(Collected data)
########################################

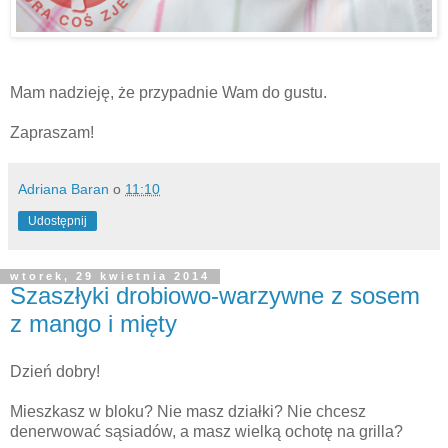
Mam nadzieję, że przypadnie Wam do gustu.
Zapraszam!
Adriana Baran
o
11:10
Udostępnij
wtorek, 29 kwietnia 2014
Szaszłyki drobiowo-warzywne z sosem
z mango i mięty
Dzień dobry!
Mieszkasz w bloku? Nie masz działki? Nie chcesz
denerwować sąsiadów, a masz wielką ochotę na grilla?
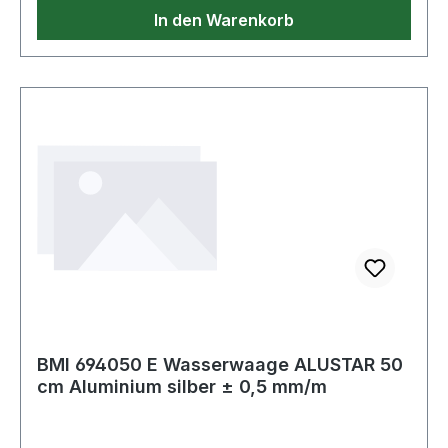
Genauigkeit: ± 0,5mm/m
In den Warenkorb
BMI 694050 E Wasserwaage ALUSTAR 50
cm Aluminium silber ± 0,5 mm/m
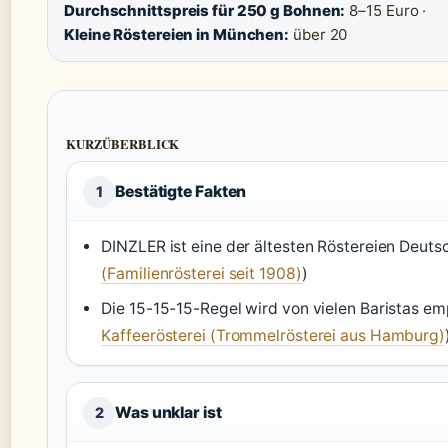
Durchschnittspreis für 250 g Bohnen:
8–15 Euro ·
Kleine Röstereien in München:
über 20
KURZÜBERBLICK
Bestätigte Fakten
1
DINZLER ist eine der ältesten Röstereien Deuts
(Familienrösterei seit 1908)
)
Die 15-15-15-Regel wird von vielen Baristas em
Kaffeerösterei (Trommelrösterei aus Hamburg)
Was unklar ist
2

########################################

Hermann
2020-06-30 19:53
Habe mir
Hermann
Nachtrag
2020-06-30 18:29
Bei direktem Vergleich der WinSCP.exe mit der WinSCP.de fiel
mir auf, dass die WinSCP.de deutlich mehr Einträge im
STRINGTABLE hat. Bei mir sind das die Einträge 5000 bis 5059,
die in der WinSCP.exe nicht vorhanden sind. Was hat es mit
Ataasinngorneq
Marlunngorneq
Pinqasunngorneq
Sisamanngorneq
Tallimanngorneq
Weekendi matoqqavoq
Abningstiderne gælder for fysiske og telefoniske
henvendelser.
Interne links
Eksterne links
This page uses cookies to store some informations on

########################################

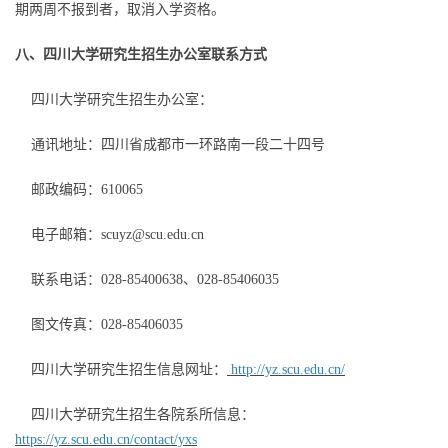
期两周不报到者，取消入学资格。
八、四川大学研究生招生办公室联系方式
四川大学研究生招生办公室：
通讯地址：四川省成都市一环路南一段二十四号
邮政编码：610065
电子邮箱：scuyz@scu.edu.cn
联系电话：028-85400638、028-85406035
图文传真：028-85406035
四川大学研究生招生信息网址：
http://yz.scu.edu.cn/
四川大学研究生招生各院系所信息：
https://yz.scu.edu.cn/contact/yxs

########################################

» **DIRECTIONS**
The required answer is the exact run of lines above starting at the line with "图文传真：028-85406035" and ending at the line with "https://yz.scu.edu.cn/contact/yxs", with both ends present.

» **SOLUTION**
图文传真：028-85406035
四川大学研究生招生信息网址：
http://yz.scu.edu.cn/
四川大学研究生招生各院系所信息：
https://yz.scu.edu.cn/contact/yxs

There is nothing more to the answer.